REI School

Why This Feels Like 2008

March 30, 2026 | 3 Minute Read

As a real estate investor, I’m closely watching the private credit stress hitting firms like BlackRock, Apollo, and Tricolor. Liquidity caps and market turmoil could tighten lending, slow refinancing, and reduce available capital.

Why the Private Credit Stress Is Serious

Major alternative asset managers are at the center of today’s private credit market stress, including:

  • BlackRock
  • Blackstone
  • Morgan Stanley
  • Ares
  • Apollo
  • KKR
  • JP Morgan
  • HSBC / Deutsche Bank exposure through credit facilities
  • Blue Owl
  • And smaller failures like Tricolor and First Brands in 2025

These firms collectively oversee trillions of dollars in credit and alternative assets — constituting a major segment of the global financial system. While exact totals vary by source, the U.S. private credit market alone is often cited as roughly $1.8 – $2 trillion, and global private credit tied to these asset managers is a substantial portion of that.

That’s many multiples of the subprime losses in 2007‑08 that triggered a global panic — and those losses cascaded through banks and markets. Compare that to today’s stresses, and the parallels quickly jump out.

Why This Feels Like 2008

Here are the main similarities:

1. Hidden Risk and Opacity

Just as mortgage‑backed securities were misunderstood in 2007, private credit today lacks transparency:

  • Many loans are non‑bank and privately issued, meaning regulators and even investors get limited real‑time reporting on defaults or collateral quality.
  • Funds invest in illiquid portfolios but offer quarterly liquidity to investors, creating a classic maturity mismatch.

This is similar to how CDOs and MBS masked the true risk of subprime mortgages before 2008.

2. Redemption Stress = Runs on Credit

In 2008, contagion spread when money market investors fled funds, banks tightened lending, and credit froze. Today, funds are limiting investor withdrawals:

  • Apollo Debt Solutions capped redemptions at 5% after investors requested 11% — meaning many couldn’t get their cash.
  • BlackRock enforced a 5% cap on withdrawals from its HPS Corporate Lending Fund after $1.2 billion was requested.
  • Ares also limited redemptions after redemption pressure hit double‑digit requests.

These redemption caps are like a run on a bank — where the supply of liquid cash is smaller than investor demand. That dynamic is reminiscent of the panic phases of 2008.

3. Influential Market Voices Echo the Concerns

Jamie Dimon — CEO of JPMorgan — publicly warned about seeing “cockroaches” in the private credit market, pointing to earlier failures like Tricolor and First Brands as early warning signs.

Other market observers have noted that this is the first real stress test for private credit in a higher‑rate environment, driven by loan defaults and liquidity pressure — just as the U.S. housing sector was tested in 2007‑08.

But There Are Important Differences From 2008

It feels like a crisis — and there are systemic risk signals — but this stress isn’t exactly the same as the Subprime Mortgage Crisis:

Scale and Linkage to Banks

In 2008, toxic mortgage products were deeply woven into global banks’ balance sheets, money market funds, and insurance products like AIG’s credit default swaps — creating direct contagion channels.

Today, private credit is largely outside traditional bank balance sheets and more concentrated in alternative asset vehicles.
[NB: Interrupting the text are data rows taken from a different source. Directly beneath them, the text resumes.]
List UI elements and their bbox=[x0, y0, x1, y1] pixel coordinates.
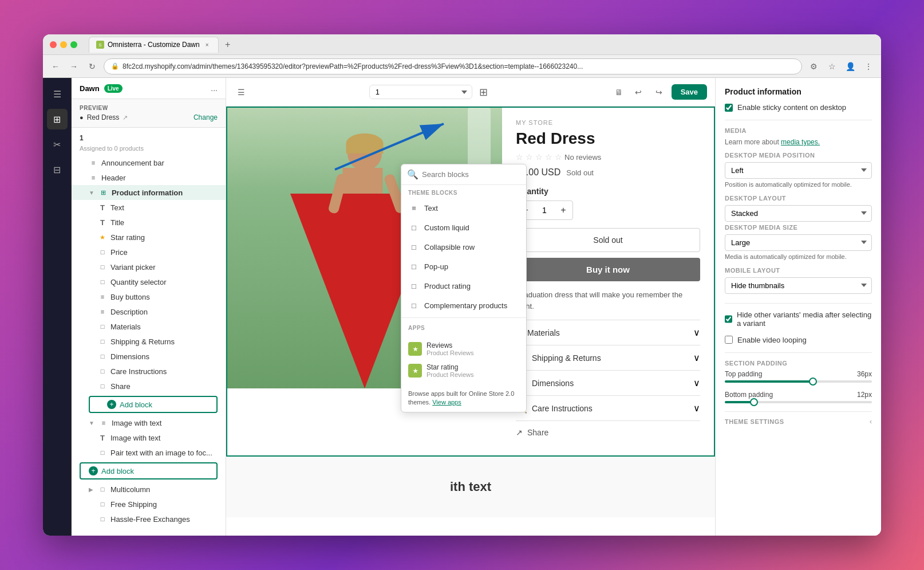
preview-num-select[interactable]: 1 bbox=[369, 85, 472, 99]
tab-close-button[interactable]: × bbox=[203, 41, 211, 49]
tree-item-title[interactable]: T Title bbox=[72, 215, 226, 230]
tree-item-quantity-selector[interactable]: □ Quantity selector bbox=[72, 274, 226, 289]
editor-layout: ☰ ⊞ ✂ ⊟ Dawn Live ... PREVIEW bbox=[43, 78, 881, 536]
share-row[interactable]: ↗ Share bbox=[516, 420, 700, 444]
image-text-label: Image with text bbox=[110, 434, 160, 442]
save-button[interactable]: Save bbox=[672, 84, 707, 100]
popup-product-rating-icon: □ bbox=[408, 280, 420, 292]
popup-item-popup[interactable]: □ Pop-up bbox=[401, 257, 526, 276]
customize-icon[interactable]: ⊞ bbox=[477, 85, 491, 99]
app-item-star-rating[interactable]: ★ Star rating Product Reviews bbox=[408, 360, 519, 382]
forward-button[interactable]: → bbox=[67, 60, 81, 73]
materials-icon: □ bbox=[98, 322, 107, 331]
tree-item-materials[interactable]: □ Materials bbox=[72, 319, 226, 334]
media-section-label: MEDIA bbox=[725, 127, 872, 134]
tree-item-header-section[interactable]: ≡ Header bbox=[72, 170, 226, 185]
new-tab-button[interactable]: + bbox=[221, 38, 235, 52]
tree-item-image-text[interactable]: T Image with text bbox=[72, 430, 226, 445]
popup-text-icon: ≡ bbox=[408, 202, 420, 214]
tree-item-care-instructions[interactable]: □ Care Instructions bbox=[72, 364, 226, 379]
desktop-media-size-select[interactable]: Large Medium Small bbox=[725, 234, 872, 251]
app-item-reviews[interactable]: ★ Reviews Product Reviews bbox=[408, 338, 519, 360]
buy-it-now-button[interactable]: Buy it now bbox=[516, 258, 700, 281]
desktop-media-pos-select[interactable]: Left Right bbox=[725, 162, 872, 179]
tree-item-product-information[interactable]: ▼ ⊞ Product information bbox=[72, 185, 226, 200]
share-label: Share bbox=[527, 428, 548, 437]
hide-variants-checkbox[interactable] bbox=[725, 315, 732, 323]
video-looping-checkbox[interactable] bbox=[725, 336, 733, 344]
add-block-2-button[interactable]: + Add block bbox=[80, 462, 218, 479]
change-link[interactable]: Change bbox=[194, 113, 218, 121]
bookmark-button[interactable]: ☆ bbox=[825, 60, 839, 73]
announcement-bar-label: Announcement bar bbox=[101, 159, 164, 167]
care-chevron-icon: ∨ bbox=[693, 403, 700, 414]
buy-buttons-icon: ≡ bbox=[98, 292, 107, 301]
sidebar-icon-sections[interactable]: ✂ bbox=[47, 134, 68, 155]
tree-item-share[interactable]: □ Share bbox=[72, 379, 226, 394]
popup-item-text[interactable]: ≡ Text bbox=[401, 198, 526, 218]
desktop-view-button[interactable]: 🖥 bbox=[612, 85, 626, 99]
menu-button[interactable]: ⋮ bbox=[862, 60, 875, 73]
description-icon: ≡ bbox=[98, 307, 107, 316]
close-traffic-light[interactable] bbox=[50, 41, 57, 48]
sidebar-icon-customize[interactable]: ⊞ bbox=[47, 109, 68, 129]
undo-button[interactable]: ↩ bbox=[630, 84, 646, 100]
popup-popup-label: Pop-up bbox=[424, 262, 448, 271]
media-desc-text: Learn more about bbox=[725, 138, 779, 146]
quantity-increase-button[interactable]: + bbox=[554, 201, 572, 219]
back-button[interactable]: ← bbox=[49, 60, 62, 73]
bottom-padding-label: Bottom padding bbox=[725, 391, 773, 399]
active-tab[interactable]: S Omnisterra - Customize Dawn × bbox=[89, 37, 219, 53]
bottom-padding-thumb[interactable] bbox=[750, 398, 758, 406]
desktop-media-size-label: Desktop media size bbox=[725, 224, 872, 231]
tree-item-description[interactable]: ≡ Description bbox=[72, 304, 226, 319]
desktop-layout-select[interactable]: Stacked Columns bbox=[725, 205, 872, 222]
accordion-shipping[interactable]: 🚚 Shipping & Returns ∨ bbox=[516, 345, 700, 370]
tree-item-announcement-bar[interactable]: ≡ Announcement bar bbox=[72, 155, 226, 170]
accordion-materials[interactable]: ◆ Materials ∨ bbox=[516, 320, 700, 345]
tree-item-price[interactable]: □ Price bbox=[72, 245, 226, 260]
dimensions-label: Dimensions bbox=[110, 352, 149, 361]
tree-item-star-rating[interactable]: ★ Star rating bbox=[72, 230, 226, 245]
popup-item-product-rating[interactable]: □ Product rating bbox=[401, 276, 526, 296]
popup-item-collapsible-row[interactable]: □ Collapsible row bbox=[401, 237, 526, 257]
mobile-layout-select[interactable]: Hide thumbnails Show thumbnails bbox=[725, 277, 872, 294]
top-padding-thumb[interactable] bbox=[809, 378, 817, 386]
tree-item-shipping-returns[interactable]: □ Shipping & Returns bbox=[72, 334, 226, 349]
redo-button[interactable]: ↪ bbox=[651, 84, 667, 100]
tree-item-multicolumn[interactable]: ▶ □ Multicolumn bbox=[72, 482, 226, 497]
add-block-button[interactable]: + Add block bbox=[89, 396, 218, 413]
panel-more-button[interactable]: ... bbox=[211, 84, 218, 93]
tree-item-hassle-free[interactable]: □ Hassle-Free Exchanges bbox=[72, 512, 226, 526]
popup-item-custom-liquid[interactable]: □ Custom liquid bbox=[401, 218, 526, 237]
dimensions-accordion-label: Dimensions bbox=[532, 379, 574, 388]
minimize-traffic-light[interactable] bbox=[60, 41, 67, 48]
tree-item-dimensions[interactable]: □ Dimensions bbox=[72, 349, 226, 364]
refresh-button[interactable]: ↻ bbox=[85, 60, 99, 73]
sidebar-icon-expand[interactable]: ☰ bbox=[47, 84, 68, 104]
tree-item-free-shipping[interactable]: □ Free Shipping bbox=[72, 497, 226, 512]
extensions-button[interactable]: ⚙ bbox=[807, 60, 820, 73]
popup-item-complementary[interactable]: □ Complementary products bbox=[401, 296, 526, 315]
tree-item-text[interactable]: T Text bbox=[72, 200, 226, 215]
accordion-dimensions[interactable]: 📐 Dimensions ∨ bbox=[516, 370, 700, 395]
accordion-care[interactable]: ✏️ Care Instructions ∨ bbox=[516, 395, 700, 420]
tree-item-image-with-text[interactable]: ▼ ≡ Image with text bbox=[72, 415, 226, 430]
announcement-bar-icon: ≡ bbox=[89, 158, 98, 167]
sidebar-icon-apps[interactable]: ⊟ bbox=[47, 159, 68, 180]
maximize-traffic-light[interactable] bbox=[70, 41, 77, 48]
tree-item-header: 1 bbox=[72, 131, 226, 145]
view-apps-link[interactable]: View apps bbox=[432, 399, 461, 406]
tree-item-pair-text[interactable]: □ Pair text with an image to foc... bbox=[72, 445, 226, 460]
sold-out-button[interactable]: Sold out bbox=[516, 228, 700, 252]
preview-product: ● Red Dress ↗ bbox=[80, 113, 128, 121]
tree-item-buy-buttons[interactable]: ≡ Buy buttons bbox=[72, 289, 226, 304]
tree-item-variant-picker[interactable]: □ Variant picker bbox=[72, 260, 226, 274]
address-bar[interactable]: 🔒 8fc2cd.myshopify.com/admin/themes/1364… bbox=[104, 58, 802, 74]
sidebar-toggle-button[interactable]: ☰ bbox=[234, 85, 248, 99]
media-types-link[interactable]: media types. bbox=[781, 138, 820, 146]
theme-settings-row[interactable]: THEME SETTINGS ‹ bbox=[725, 411, 872, 431]
popup-search-input[interactable] bbox=[422, 170, 520, 179]
sticky-content-checkbox[interactable] bbox=[725, 104, 733, 112]
profile-button[interactable]: 👤 bbox=[843, 60, 857, 73]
That means risks are somewhat more contained — at least so far — because banks haven’t yet shown the same level of exposure that mortgage lenders and insurers had before 2008.
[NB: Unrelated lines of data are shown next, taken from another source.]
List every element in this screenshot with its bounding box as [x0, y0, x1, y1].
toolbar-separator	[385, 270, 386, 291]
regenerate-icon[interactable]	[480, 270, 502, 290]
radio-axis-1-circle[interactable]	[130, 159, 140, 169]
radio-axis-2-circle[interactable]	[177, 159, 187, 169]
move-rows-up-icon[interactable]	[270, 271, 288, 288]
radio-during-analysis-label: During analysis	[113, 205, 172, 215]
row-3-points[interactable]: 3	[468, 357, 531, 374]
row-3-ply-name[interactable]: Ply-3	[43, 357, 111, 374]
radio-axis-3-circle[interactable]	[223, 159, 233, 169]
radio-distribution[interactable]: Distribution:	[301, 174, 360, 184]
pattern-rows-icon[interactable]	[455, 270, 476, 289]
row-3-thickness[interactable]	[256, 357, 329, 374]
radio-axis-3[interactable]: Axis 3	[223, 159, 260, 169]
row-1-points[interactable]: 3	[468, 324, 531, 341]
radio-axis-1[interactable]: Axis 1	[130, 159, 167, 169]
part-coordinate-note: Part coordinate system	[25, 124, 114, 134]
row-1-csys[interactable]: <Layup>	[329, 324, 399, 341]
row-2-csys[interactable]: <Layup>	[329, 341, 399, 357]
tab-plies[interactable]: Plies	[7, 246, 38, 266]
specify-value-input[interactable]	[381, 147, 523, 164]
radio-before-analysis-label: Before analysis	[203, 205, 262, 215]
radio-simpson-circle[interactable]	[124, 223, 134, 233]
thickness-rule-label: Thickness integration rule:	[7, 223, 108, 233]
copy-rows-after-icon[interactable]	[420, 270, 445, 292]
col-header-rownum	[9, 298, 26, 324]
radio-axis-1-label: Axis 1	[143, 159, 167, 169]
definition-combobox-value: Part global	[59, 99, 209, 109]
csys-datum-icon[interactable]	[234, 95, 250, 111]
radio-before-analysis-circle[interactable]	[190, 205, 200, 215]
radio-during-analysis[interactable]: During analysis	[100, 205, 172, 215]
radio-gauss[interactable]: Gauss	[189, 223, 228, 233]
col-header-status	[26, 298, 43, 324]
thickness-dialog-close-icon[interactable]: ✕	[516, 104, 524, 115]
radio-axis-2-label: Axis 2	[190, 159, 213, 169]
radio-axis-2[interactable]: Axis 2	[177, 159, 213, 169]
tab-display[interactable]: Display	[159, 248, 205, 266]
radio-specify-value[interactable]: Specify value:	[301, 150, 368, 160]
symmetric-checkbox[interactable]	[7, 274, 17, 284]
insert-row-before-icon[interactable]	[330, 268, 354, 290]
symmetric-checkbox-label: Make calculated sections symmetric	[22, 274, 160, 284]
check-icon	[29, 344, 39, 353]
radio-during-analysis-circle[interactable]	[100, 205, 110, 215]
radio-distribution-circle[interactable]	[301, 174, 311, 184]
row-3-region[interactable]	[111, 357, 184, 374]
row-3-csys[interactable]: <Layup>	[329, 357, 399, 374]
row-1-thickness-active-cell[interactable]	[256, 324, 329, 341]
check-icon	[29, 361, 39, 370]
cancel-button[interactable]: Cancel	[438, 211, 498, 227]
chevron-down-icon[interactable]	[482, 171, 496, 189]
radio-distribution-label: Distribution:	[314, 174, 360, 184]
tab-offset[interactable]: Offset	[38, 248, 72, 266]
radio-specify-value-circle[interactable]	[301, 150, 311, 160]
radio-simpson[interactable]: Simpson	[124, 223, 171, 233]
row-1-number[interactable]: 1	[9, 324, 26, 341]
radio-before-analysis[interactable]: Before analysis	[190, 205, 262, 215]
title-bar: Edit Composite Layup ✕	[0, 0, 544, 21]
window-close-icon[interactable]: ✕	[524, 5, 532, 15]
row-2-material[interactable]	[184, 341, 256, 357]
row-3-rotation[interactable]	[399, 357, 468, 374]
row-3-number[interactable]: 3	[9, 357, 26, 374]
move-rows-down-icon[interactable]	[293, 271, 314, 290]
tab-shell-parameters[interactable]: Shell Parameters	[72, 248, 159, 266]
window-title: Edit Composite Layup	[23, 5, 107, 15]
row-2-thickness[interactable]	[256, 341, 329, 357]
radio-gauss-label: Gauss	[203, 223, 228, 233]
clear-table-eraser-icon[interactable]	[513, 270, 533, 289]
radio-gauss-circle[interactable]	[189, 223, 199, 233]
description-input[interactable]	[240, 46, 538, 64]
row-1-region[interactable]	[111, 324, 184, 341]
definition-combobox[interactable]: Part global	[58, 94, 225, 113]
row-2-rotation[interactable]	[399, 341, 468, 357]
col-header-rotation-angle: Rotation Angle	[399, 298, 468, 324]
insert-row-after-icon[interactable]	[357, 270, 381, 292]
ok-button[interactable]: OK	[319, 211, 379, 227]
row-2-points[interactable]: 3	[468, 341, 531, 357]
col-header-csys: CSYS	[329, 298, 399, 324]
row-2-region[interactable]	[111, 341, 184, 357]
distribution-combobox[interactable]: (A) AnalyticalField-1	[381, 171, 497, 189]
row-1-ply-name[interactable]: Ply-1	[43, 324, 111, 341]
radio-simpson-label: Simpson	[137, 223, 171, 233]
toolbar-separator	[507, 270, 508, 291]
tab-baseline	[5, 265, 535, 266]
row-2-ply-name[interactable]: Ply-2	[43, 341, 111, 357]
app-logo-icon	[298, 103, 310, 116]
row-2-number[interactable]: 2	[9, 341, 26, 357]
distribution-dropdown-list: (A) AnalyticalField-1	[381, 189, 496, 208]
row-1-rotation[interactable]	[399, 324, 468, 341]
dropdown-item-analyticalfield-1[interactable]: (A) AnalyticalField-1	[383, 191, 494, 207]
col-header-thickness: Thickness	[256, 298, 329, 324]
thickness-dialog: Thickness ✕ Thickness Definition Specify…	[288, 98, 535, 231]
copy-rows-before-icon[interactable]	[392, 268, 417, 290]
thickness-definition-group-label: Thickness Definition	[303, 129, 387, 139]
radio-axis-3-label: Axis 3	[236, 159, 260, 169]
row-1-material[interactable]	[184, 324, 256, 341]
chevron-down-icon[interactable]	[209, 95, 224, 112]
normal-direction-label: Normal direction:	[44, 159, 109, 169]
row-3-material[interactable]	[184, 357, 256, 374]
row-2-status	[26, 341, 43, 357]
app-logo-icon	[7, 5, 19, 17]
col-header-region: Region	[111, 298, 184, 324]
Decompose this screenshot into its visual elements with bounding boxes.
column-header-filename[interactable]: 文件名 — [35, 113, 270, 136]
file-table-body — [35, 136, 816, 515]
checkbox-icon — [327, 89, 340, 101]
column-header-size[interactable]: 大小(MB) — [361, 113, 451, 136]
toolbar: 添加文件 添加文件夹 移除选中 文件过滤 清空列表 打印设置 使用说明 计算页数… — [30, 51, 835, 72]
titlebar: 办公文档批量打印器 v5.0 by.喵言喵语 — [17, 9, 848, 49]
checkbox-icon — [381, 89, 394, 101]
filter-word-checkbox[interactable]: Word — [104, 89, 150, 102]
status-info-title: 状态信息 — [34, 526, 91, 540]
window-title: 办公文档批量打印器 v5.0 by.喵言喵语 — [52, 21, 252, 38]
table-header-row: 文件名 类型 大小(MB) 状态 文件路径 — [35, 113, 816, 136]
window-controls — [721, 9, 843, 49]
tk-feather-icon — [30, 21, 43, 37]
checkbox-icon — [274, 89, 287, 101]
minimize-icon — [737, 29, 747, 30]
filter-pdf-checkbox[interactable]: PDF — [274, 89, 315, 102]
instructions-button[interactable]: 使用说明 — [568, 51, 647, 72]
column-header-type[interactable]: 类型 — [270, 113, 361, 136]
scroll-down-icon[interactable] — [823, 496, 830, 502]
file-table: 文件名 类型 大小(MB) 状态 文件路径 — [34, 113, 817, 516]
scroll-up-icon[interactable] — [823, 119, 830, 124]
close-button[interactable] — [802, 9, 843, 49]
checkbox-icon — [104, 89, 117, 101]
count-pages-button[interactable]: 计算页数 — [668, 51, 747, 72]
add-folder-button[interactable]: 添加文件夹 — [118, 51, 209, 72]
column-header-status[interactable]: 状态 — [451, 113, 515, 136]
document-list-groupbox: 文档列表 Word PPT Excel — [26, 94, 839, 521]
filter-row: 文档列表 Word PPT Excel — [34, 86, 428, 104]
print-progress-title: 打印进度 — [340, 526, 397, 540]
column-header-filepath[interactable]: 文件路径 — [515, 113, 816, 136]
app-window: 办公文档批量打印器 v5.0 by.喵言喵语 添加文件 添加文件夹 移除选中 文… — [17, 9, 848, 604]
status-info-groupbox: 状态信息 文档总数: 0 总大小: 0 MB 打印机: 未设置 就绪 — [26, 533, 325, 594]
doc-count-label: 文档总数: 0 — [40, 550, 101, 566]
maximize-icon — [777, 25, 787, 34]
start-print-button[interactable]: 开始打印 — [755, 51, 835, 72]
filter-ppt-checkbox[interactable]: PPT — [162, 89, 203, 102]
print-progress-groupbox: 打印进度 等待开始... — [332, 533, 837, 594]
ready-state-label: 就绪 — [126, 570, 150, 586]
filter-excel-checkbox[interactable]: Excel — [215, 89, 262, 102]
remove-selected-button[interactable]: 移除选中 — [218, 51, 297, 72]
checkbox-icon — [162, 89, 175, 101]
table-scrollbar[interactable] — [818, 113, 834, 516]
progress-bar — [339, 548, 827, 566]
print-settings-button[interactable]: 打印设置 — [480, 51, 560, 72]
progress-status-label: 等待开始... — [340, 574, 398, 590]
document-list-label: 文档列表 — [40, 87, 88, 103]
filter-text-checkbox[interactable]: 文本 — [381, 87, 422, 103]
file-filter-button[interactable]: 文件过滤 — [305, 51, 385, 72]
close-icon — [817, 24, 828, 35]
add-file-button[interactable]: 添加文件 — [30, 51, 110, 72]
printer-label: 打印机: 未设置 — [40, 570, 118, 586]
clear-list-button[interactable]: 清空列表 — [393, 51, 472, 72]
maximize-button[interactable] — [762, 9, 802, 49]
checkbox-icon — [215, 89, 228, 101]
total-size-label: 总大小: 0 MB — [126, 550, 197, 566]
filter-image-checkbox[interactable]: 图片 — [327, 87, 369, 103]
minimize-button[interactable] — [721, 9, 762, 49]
What the Markets Are Doing Now

Financial markets are already pricing in stress:

  • Many Business Development Companies (BDCs) — which lend to mid‑sized firms — are trading below net asset value due to investor concern.
  • Bond spreads on private credit funds widened before recent gating on redemptions, signaling rising perceived risk.
  • Large funds have posted losses and increased redemption pressure, contributing to stock price weakness in alternative asset managers.
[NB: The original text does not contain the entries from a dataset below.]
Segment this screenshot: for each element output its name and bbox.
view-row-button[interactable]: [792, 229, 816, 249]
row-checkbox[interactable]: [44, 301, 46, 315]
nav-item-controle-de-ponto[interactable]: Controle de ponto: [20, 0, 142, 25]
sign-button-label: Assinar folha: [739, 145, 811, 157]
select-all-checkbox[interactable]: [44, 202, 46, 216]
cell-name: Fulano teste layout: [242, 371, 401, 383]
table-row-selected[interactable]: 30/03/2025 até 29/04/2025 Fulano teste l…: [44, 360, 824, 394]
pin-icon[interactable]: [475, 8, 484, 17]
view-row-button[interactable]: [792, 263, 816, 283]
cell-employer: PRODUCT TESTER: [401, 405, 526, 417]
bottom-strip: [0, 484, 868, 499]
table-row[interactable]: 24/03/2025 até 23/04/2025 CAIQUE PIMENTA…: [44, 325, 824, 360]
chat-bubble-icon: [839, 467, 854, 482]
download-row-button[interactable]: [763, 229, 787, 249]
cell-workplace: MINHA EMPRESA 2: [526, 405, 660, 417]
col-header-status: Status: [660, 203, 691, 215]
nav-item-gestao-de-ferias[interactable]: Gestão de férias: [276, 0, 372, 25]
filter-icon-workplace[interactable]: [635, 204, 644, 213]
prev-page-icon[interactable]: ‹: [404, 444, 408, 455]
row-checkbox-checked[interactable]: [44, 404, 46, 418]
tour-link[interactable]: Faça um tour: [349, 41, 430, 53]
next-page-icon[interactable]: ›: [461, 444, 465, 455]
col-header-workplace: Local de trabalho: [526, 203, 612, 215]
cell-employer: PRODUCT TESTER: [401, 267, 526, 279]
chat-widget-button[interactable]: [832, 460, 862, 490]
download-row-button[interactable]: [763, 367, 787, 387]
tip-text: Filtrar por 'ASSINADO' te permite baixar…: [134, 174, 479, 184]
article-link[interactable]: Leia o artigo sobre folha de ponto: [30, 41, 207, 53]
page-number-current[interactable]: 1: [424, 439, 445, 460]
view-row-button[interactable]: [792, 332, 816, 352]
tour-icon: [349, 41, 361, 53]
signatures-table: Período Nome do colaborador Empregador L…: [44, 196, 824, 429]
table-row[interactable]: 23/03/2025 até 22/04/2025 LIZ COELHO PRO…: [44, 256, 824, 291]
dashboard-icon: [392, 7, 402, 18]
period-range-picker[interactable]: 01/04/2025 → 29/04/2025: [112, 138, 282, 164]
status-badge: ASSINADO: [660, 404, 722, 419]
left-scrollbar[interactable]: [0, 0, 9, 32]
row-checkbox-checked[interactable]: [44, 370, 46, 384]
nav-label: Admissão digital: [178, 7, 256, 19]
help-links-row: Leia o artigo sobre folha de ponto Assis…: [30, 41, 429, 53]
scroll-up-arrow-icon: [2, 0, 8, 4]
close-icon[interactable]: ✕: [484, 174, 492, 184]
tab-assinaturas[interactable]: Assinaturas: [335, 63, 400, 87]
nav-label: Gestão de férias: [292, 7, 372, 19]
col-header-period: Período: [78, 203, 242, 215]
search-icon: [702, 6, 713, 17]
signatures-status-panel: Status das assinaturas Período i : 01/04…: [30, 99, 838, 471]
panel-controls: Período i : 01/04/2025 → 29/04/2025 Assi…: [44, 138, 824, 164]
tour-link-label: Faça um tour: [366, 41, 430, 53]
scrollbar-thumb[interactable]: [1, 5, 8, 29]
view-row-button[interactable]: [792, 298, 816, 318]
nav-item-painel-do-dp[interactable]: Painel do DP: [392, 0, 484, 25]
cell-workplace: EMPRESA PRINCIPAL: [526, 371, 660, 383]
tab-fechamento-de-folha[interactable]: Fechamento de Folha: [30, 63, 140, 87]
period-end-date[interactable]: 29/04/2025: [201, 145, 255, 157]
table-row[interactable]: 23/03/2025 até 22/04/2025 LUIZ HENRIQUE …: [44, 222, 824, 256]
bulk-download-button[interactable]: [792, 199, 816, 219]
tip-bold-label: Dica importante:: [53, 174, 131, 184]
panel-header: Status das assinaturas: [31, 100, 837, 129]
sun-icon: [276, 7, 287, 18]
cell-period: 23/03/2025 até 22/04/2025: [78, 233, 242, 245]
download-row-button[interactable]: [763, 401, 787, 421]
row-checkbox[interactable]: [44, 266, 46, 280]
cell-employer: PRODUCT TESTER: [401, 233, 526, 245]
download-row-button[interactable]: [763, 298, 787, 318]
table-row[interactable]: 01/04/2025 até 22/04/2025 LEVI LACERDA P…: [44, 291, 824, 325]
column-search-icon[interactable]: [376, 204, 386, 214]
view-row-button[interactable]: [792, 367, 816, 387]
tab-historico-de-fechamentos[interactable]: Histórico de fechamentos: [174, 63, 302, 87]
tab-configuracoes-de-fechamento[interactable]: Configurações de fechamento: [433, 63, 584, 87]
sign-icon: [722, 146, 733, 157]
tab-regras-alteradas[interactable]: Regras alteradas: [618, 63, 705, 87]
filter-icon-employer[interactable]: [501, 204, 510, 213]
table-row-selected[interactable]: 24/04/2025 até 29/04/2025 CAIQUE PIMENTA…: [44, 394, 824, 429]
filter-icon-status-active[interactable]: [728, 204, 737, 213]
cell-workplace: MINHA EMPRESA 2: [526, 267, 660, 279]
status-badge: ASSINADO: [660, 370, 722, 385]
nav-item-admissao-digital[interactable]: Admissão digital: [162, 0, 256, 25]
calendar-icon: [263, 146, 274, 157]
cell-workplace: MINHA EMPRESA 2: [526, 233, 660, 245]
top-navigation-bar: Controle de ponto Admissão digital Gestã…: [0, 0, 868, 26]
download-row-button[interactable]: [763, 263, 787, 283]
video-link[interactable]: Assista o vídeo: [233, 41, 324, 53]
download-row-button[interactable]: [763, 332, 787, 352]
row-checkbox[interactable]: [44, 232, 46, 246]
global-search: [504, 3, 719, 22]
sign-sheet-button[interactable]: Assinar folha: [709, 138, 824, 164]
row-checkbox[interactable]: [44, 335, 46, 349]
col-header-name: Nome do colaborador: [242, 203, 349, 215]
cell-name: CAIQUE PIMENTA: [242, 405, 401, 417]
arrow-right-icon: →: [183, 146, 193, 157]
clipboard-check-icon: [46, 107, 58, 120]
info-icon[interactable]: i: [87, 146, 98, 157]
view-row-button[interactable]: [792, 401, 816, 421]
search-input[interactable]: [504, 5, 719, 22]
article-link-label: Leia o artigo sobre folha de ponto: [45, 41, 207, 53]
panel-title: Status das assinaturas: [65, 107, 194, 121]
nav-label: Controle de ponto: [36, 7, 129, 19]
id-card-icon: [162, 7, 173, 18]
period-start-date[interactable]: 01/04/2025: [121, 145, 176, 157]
That doesn’t prove the whole system is falling apart — but it does show the stress isn’t just contained within a few weak issuers.

Bottom Line

Yes, private credit stress reminds people of 2008.
The dynamics — opaque risk, liquidity mismatches, redemption pressure — are similar in structure. Recent blowups, redemption caps, and markdowns feel like contagion building in the financial system.

But the situation isn’t identical.
Private credit hasn’t yet penetrated banks and public markets to the same extent that subprime mortgages did. Some analysts argue the stress is part of a re‑pricing and structural adjustment, not a full systemic collapse — yet.

The real question isn’t “Is this exactly 2008?”

It’s: Are we ignoring the early warning signals at our own peril?